Find the line in the material below that contains "Português (Brasil)", then give it again, with all later lines, exactly as shown.

(Stored data)

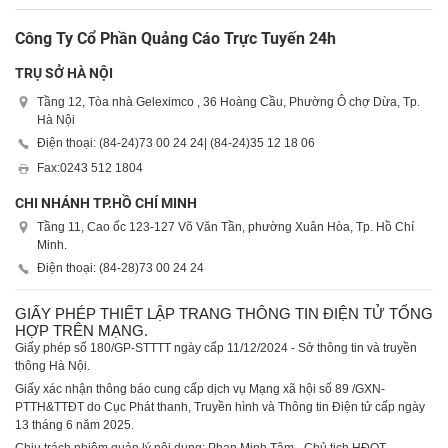
Công Ty Cổ Phần Quảng Cáo Trực Tuyến 24h
TRỤ SỞ HÀ NỘI
Tầng 12, Tòa nhà Geleximco , 36 Hoàng Cầu, Phường Ô chợ Dừa, Tp.
Hà Nội
Điện thoại: (84-24)
73 00 24 24
| (84-24)
35 12 18 06
Fax:
0243 512 1804
CHI NHÁNH TP.HỒ CHÍ MINH
Tầng 11, Cao ốc 123-127 Võ Văn Tần, phường Xuân Hòa, Tp. Hồ Chí
Minh.
Điện thoại: (84-28)
73 00 24 24
GIẤY PHÉP THIẾT LẬP TRANG THÔNG TIN ĐIỆN TỬ TỔNG
HỢP TRÊN MẠNG.
Giấy phép số 180/GP-STTTT ngày cấp 11/12/2024 - Sở thông tin và truyền
thông Hà Nội.
Giấy xác nhận thông báo cung cấp dịch vụ Mạng xã hội số 89 /GXN-
PTTH&TTĐT do Cục Phát thanh, Truyền hình và Thông tin Điện tử cấp ngày
13 tháng 6 năm 2025.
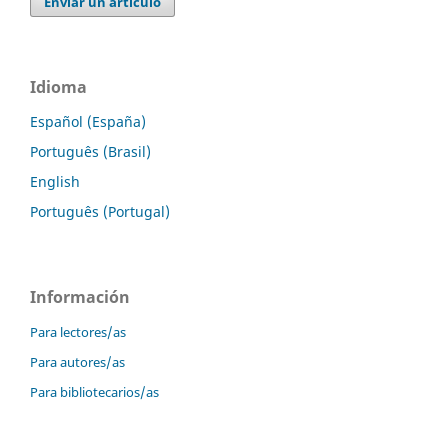
Enviar un artículo
Idioma
Español (España)
Português (Brasil)
English
Português (Portugal)
Información
Para lectores/as
Para autores/as
Para bibliotecarios/as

(End Stored data)

Solution for this task
Português (Brasil)
English
Português (Portugal)
Información
Para lectores/as
Para autores/as
Para bibliotecarios/as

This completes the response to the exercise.